Judge and jury
Touring the country with the judging panel for our Home of the Year awards.
On tour with the panel for Home of the Year 2017
By the time you read this, HOME’s editor Simon Farrell-Green will be on the road – along with international guest judge Todd Saunders and celebrated architect Richard Naish – to judge the 2017 Home of the Year, brought to you by Altherm Window Systems.
There was a bumper crop of entries this year and the panel will visit 15 houses in all – from Mangawhai to Queenstown via Cambridge and Lyttelton, Hahei and Island Bay – across seven days, multiple flights and rental cars. Then they’ll sit down and work out the final six, to be published in our April/May issue.
There’s a building boom, sure, but there’s also a growing sophistication in New Zealand architecture. In the City Home category, there are houses on tiny urban sections where owners have chosen to build small but smart, a breathtaking response to an awkward corner site, and two complicated suburban sites with neighbours close by.

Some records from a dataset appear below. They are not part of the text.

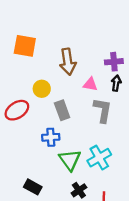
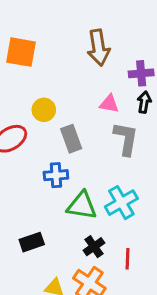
brown arrow: (68, 62) -> (99, 47), moved
green triangle: (70, 160) -> (82, 206), turned -45
black rectangle: (33, 187) -> (32, 242), turned -48

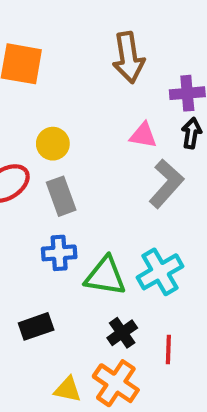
gray rectangle: (71, 139) -> (61, 196), moved
gray L-shape: (126, 139) -> (166, 184), turned 32
blue cross: (56, 175) -> (59, 253), moved

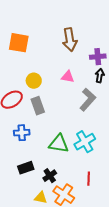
pink triangle: (143, 135) -> (68, 77), moved
blue cross: (59, 253) -> (22, 133), moved
black cross: (122, 333) -> (50, 176), moved

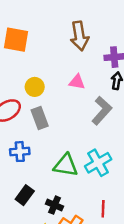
black rectangle: (26, 168) -> (25, 195), turned -35
black cross: (50, 176) -> (55, 205), turned -32

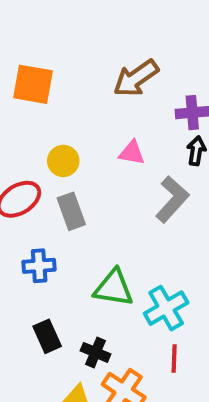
brown arrow: (79, 36) -> (136, 78), turned 64
cyan cross: (98, 163) -> (166, 308), moved
black rectangle: (25, 195) -> (47, 336), turned -60

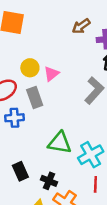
brown arrow: (136, 78) -> (81, 26), moved, size x0.7
pink triangle: (132, 153) -> (51, 74), moved, turned -49
blue cross: (39, 266) -> (14, 118), moved

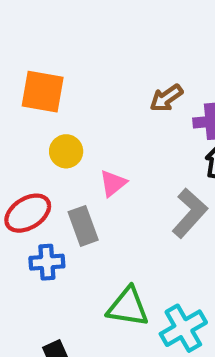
yellow circle: (30, 68) -> (66, 151), moved

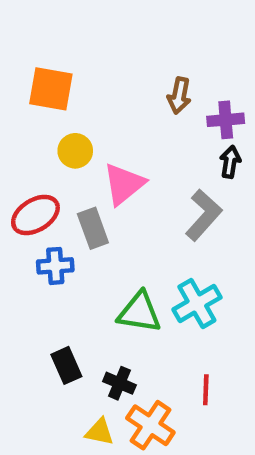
brown arrow: (166, 98) -> (179, 96), turned -44
pink triangle: (113, 183) -> (124, 184), size x1.5
cyan cross: (183, 328) -> (197, 304), moved

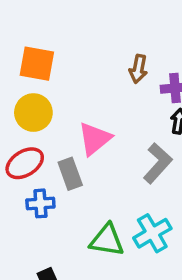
yellow circle: (75, 151) -> (33, 113), moved, size x1.4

There’s a thoroughly urban house in a provincial town and a place that makes brilliant use of a strangely shaped site. There are four country houses in the Retreat category, with one perched above mudflats and another inhabiting a beautiful sheltered valley. It all goes to show that while a great view helps, it’s not everything: design is key.
The judging team will also stop in Wellington (February 14) and Auckland (February 16) for two public lectures with Saunders – in Wellington, they’ll show Strange & Familiar: Architecture on Fogo Island, a film of his work in Newfoundland. At both, over a glass of wine, Saunders will chat about what he’s seen of New Zealand architecture.